Za pośredników w przekazywaniu wołania o pomoc służą więc w dużej mierze organizacje humanitarne, będące świadkami pogorszającej się sytuacji w regionach, w których pracują.
Z jednej strony coraz częstsze i bardziej wyniszczające nagłe zjawiska, takie jak powodzie, susze, pożary, tajfuny. Z drugiej ― powolne, ale dotkliwe zmiany, np. degradacja gleb, większe upały, zmieniający się układ opadów, podnoszący się poziom mórz. Aż 67 proc. wszystkich katastrof naturalnych ma miejsce w krajach Globalnego Południa.
Oczywiście, dzieją się one na obszarach, które borykały się z nimi od setek lat, ale rośnie ich częstotliwość, a maleje przewidywalność. Sprawia to, że życie w regionach Sahelu czy Afryki Subsaharyjskiej staje się coraz trudniejsze.

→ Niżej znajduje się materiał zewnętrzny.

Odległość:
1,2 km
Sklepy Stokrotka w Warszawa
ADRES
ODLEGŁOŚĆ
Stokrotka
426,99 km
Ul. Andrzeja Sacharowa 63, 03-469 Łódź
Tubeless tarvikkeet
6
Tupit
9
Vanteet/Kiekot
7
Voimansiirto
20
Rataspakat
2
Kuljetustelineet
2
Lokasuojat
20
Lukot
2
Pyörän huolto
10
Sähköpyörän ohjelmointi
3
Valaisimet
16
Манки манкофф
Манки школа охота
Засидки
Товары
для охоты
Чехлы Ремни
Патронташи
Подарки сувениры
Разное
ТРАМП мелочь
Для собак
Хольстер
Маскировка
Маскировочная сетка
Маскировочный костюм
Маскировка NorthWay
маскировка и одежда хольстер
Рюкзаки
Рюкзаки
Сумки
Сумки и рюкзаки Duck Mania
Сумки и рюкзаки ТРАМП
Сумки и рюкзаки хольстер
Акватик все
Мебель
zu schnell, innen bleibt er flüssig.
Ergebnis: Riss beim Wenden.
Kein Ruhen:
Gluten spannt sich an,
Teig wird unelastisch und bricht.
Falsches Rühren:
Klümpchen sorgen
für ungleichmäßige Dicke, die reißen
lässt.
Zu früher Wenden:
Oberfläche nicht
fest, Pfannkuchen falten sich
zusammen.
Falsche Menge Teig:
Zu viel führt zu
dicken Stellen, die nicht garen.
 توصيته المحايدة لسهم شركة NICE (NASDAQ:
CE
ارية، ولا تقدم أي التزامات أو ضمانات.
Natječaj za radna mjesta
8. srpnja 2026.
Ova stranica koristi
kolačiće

Dodatkowo negatywne skutki zmiany klimatu nierzadko nakładają się na inne kryzysy, jak konflikty zbrojne w Somalii czy Sudanie Południowym. Przy tym obydwa kraje nękane są naprzemiennie suszami i powodziami, a w zeszłych latach kolejnym ciosem była plaga szarańczy. Nie mówiąc już o epidemii koronawirusa.
Jak szacuje ONZ, w rezultacie kryzysu klimatycznego pomocy humanitarnej już teraz potrzebuje 108 milionów osób rocznie. A liczba ta wzrośnie o połowę do roku 2030.

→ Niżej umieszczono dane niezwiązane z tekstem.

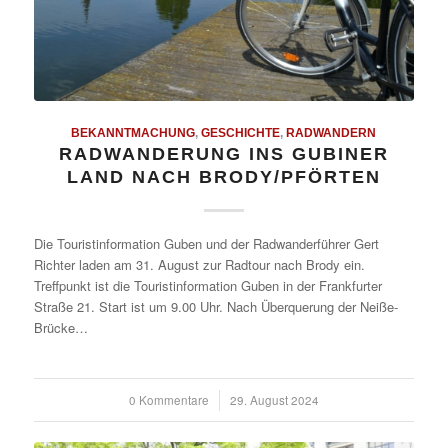
BEKANNTMACHUNG
,
GESCHICHTE
,
RADWANDERN
RADWANDERUNG INS GUBINER
LAND NACH BRODY/PFÖRTEN
Die Touristinformation Guben und der Radwanderführer Gert
Richter laden am 31. August zur Radtour nach Brody ein.
Treffpunkt ist die Touristinformation Guben in der Frankfurter
Straße 21. Start ist um 9.00 Uhr. Nach Überquerung der Neiße-
Brücke…
0 Kommentare
/
29. August 2024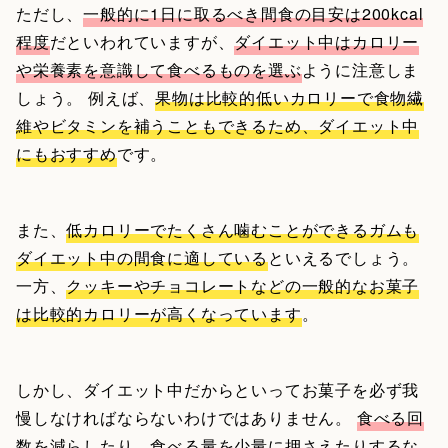
ただし、
一般的に1日に取るべき間食の目安は200kcal
程度
だといわれていますが、
ダイエット中はカロリー
や栄養素を意識して食べるものを選ぶ
ように注意しま
しょう。 例えば、
果物は比較的低いカロリーで食物繊
維やビタミンを補うこともできるため、ダイエット中
にもおすすめ
です。
また、
低カロリーでたくさん噛むことができるガムも
ダイエット中の間食に適している
といえるでしょう。
一方、
クッキーやチョコレートなどの一般的なお菓子
は比較的カロリーが高くなっています
。
しかし、ダイエット中だからといってお菓子を必ず我
慢しなければならないわけではありません。
食べる回
数を減らしたり、食べる量を少量に押さえたりするな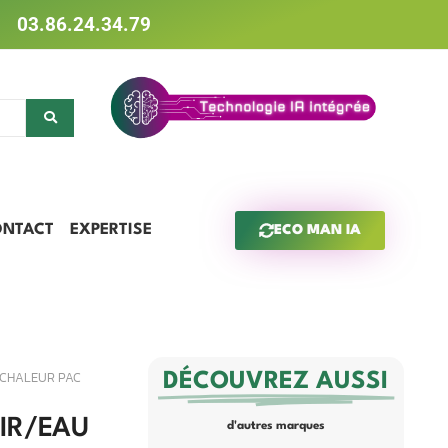
03.86.24.34.79
ONTACT
EXPERTISE
ECO MAN IA
 CHALEUR PAC
DÉCOUVREZ AUSSI
IR/EAU
d'autres marques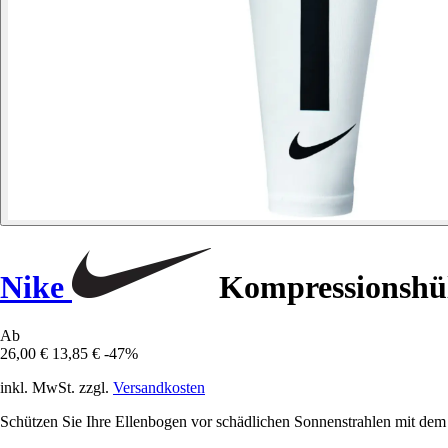
Nike
Kompressionshüll
Ab
26,00 €
13,85 €
-47%
inkl. MwSt. zzgl.
Versandkosten
Schützen Sie Ihre Ellenbogen vor schädlichen Sonnenstrahlen mit dem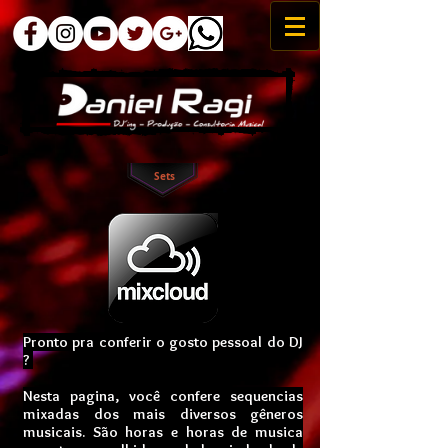
Sets
Pronto pra conferir o gosto pessoal do DJ
?
Nesta pagina, você confere sequencias
mixadas dos mais diversos gêneros
musicais. São horas e horas de musica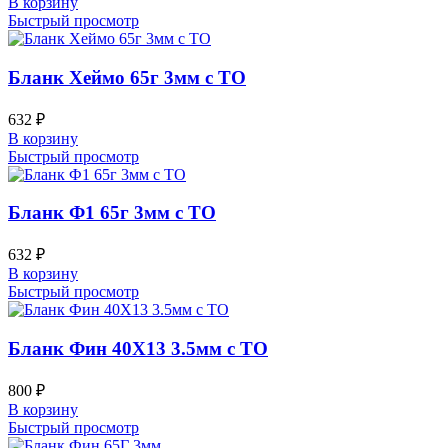
В корзину
Быстрый просмотр
Бланк Хеймо 65г 3мм с ТО
632
₽
В корзину
Быстрый просмотр
Бланк Ф1 65г 3мм с ТО
632
₽
В корзину
Быстрый просмотр
Бланк Фин 40Х13 3.5мм с ТО
800
₽
В корзину
Быстрый просмотр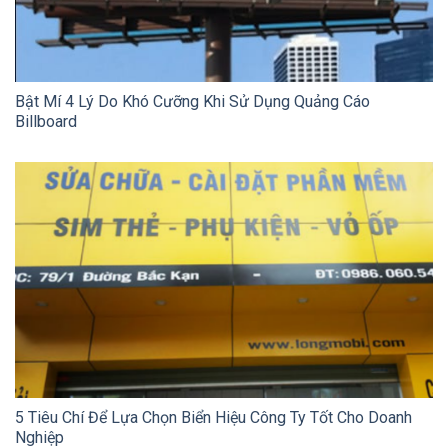
Bật Mí 4 Lý Do Khó Cưỡng Khi Sử Dụng Quảng Cáo
Billboard
5 Tiêu Chí Để Lựa Chọn Biển Hiệu Công Ty Tốt Cho Doanh
Nghiệp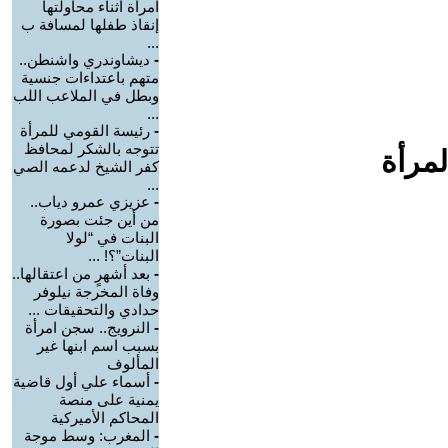
امرأة أثناء محاولتها
إنقاذ طفلها لمسافة ب
...
-
ديشاوندري واشنطن..
متهم باعتداءات جنسية
وبطل في الملاعب اللب
...
-
رئيسة القومي للمرأة
تتوجه بالشكر لمحافظ
لمرأة
كفر الشيخ لدعمه الصي
...
-
عزيزي عمرو دياب..
من أين جئت بصورة
البنات في “لولا
البنات”؟! ...
-
بعد أشهرٍ من اعتقالها..
وفاة المخرجة نيلوفر
حدادي والتحقيقات ...
-
النرويج.. سجن امرأة
بسبب اسم ابنها غير
المألوف
-
أسماء علي أول قاضية
يمنية على منصة
المحاكم الأميركية
-
المغرب: وسط موجة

Trudna do oszacowania jest skala migracji spowodowanej bezpośrednio zmianą klimatu, ale istnieją prognozy mówiące nawet o miliardzie uchodźców klimatycznych do 2050 roku.
Koszty dostarczania pomocy humanitarnej ponoszą dziś kraje Globalnej Północy i to również im przyjdzie zmierzyć się z wyzwaniem migracyjnym. Wydaje się to jednak wciąż nieadekwatną konsekwencją w stosunku do win najbogatszych państw świata za sytuację naszej planety i mieszkańców najbardziej zagrożonych jej terenów.

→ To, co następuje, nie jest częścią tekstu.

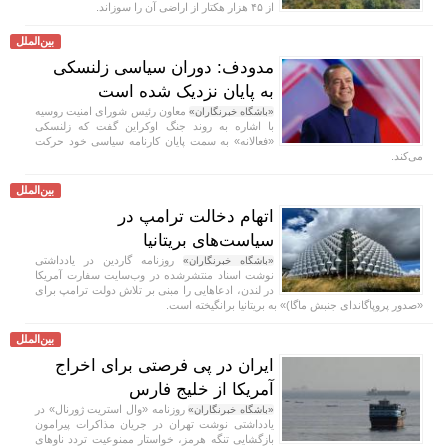
از ۴۵ هزار هکتار از اراضی آن را سوزاند.
بین‌الملل
مدودف: دوران سیاسی زلنسکی
به پایان نزدیک شده است
معاون رئیس شورای امنیت روسیه
«باشگاه خبرنگاران»
با اشاره به روند جنگ اوکراین گفت که زلنسکی
«فعالانه» به سمت پایان کارنامه سیاسی خود حرکت
می‌کند.
بین‌الملل
اتهام دخالت ترامپ در
سیاست‌های بریتانیا
روزنامه گاردین در یادداشتی
«باشگاه خبرنگاران»
نوشت اسناد منتشرشده در وب‌سایت سفارت آمریکا
در لندن، ادعا‌هایی را مبنی بر تلاش دولت ترامپ برای
«صدور پروپاگاندای جنبش ماگا)» به بریتانیا برانگیخته است.
بین‌الملل
ایران در پی فرصتی برای اخراج
آمریکا از خلیج فارس
روزنامه «وال استریت ژورنال» در
«باشگاه خبرنگاران»
یادداشتی نوشت تهران در جریان مذاکرات پیرامون
بازگشایی تنگه هرمز، خواستار ممنوعیت تردد ناو‌های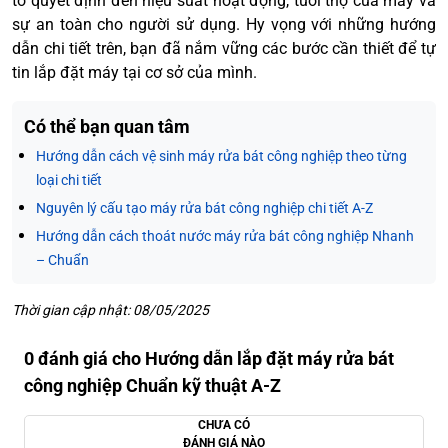
tố quyết định đến hiệu suất hoạt động, tuổi thọ của máy và
sự an toàn cho người sử dụng. Hy vọng với những hướng
dẫn chi tiết trên, bạn đã nắm vững các bước cần thiết để tự
tin lắp đặt máy tại cơ sở của mình.
Có thể bạn quan tâm
Hướng dẫn cách vệ sinh máy rửa bát công nghiệp theo từng
loại chi tiết
Nguyên lý cấu tạo máy rửa bát công nghiệp chi tiết A-Z
Hướng dẫn cách thoát nước máy rửa bát công nghiệp Nhanh
– Chuẩn
Thời gian cập nhật: 08/05/2025
0 đánh giá cho Hướng dẫn lắp đặt máy rửa bát
công nghiệp Chuẩn kỹ thuật A-Z
CHƯA CÓ
ĐÁNH GIÁ NÀO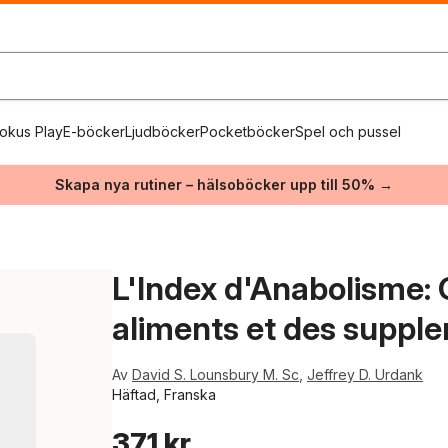
okus Play
E-böcker
Ljudböcker
Pocketböcker
Spel och pussel
Skapa nya rutiner – hälsoböcker upp till 50% →
L'Index d'Anabolisme: 
aliments et des suppl
Av
David S. Lounsbury M. Sc
,
Jeffrey D. Urdank
Häftad, Franska
371 kr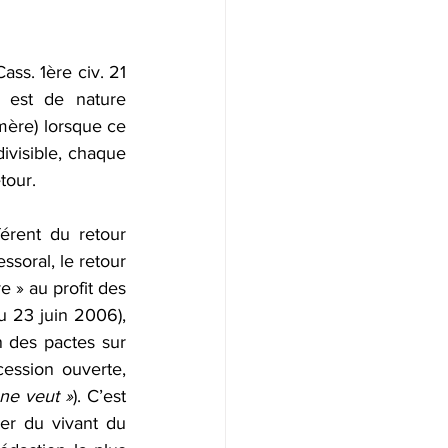
ass. 1ère civ. 21 
 est de nature 
mère) lorsque ce 
ivisible, chaque 
tour.
érent du retour 
soral, le retour 
e » au profit des 
u 23 juin 2006), 
n des pactes sur 
ession ouverte, 
 ne veut »
). C’est 
er du vivant du 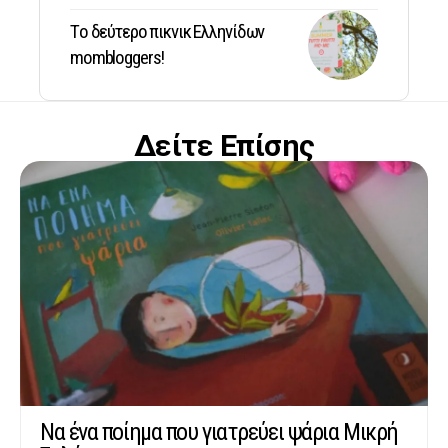
Tο δεύτερο πικνικ Ελληνίδων
mombloggers!
Δείτε Επίσης
Να ένα ποίημα που γιατρεύει ψάρια Μικρή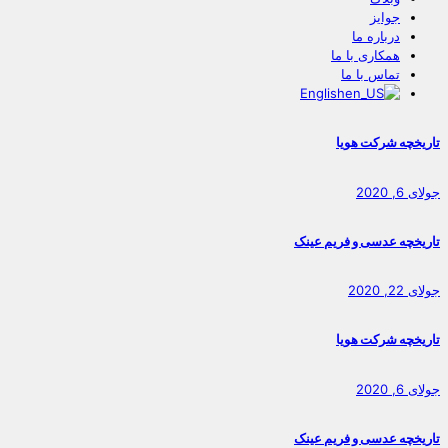
جوایز
درباره ما
همکاری با ما
تماس با ما
English
تاریخچه شرکت هویا
جولای 6, 2020
تاریخچه عدسی و فریم عینک
جولای 22, 2020
تاریخچه شرکت هویا
جولای 6, 2020
تاریخچه عدسی و فریم عینک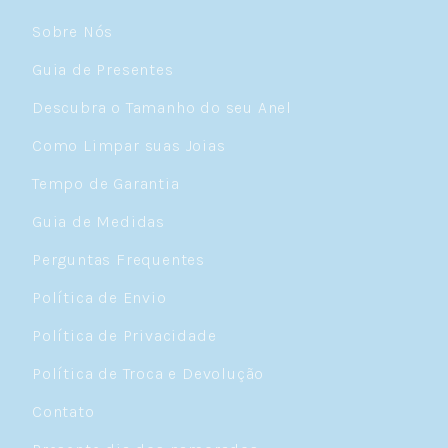
Sobre Nós
Guia de Presentes
Descubra o Tamanho do seu Anel
Como Limpar suas Joias
Tempo de Garantia
Guia de Medidas
Perguntas Frequentes
Política de Envio
Política de Privacidade
Política de Troca e Devolução
Contato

Tylko dwadzieścia krajów (w tym Polska) odpowiada za 80 proc. globalnych emisji gazów cieplarnianych, które stale podnoszą temperaturę Ziemi; największymi emitentami świata są Chiny (28 proc.) i USA (15 proc.). Przeciętny Polak emituje tyle CO2 w ciągu jednego tygodnia, co Etiopczyk w ciągu całego roku.
Na samym dole listy są zaś kraje, które w wyniku kryzysu klimatycznego cierpią najdotkliwiej. Dziesięć krajów najbardziej zagrożonych klęską głodu na świecie odpowiada kolektywnie za mniej niż 0,08 proc. globalnych emisji.
Widać więc wyraźnie, że to państwa najbardziej uprzywilejowane są w obowiązku z jednej strony redukować emisje i zatrzymać zmianę klimatu, a z drugiej dostarczać pomoc najbardziej poszkodowanym społecznościom i wspierać je w adaptacji do nowych warunków.
To nie tylko nieodzowna solidarność, ale walka o teraźniejszość setek milionów osób, a przyszłość nas wszystkich.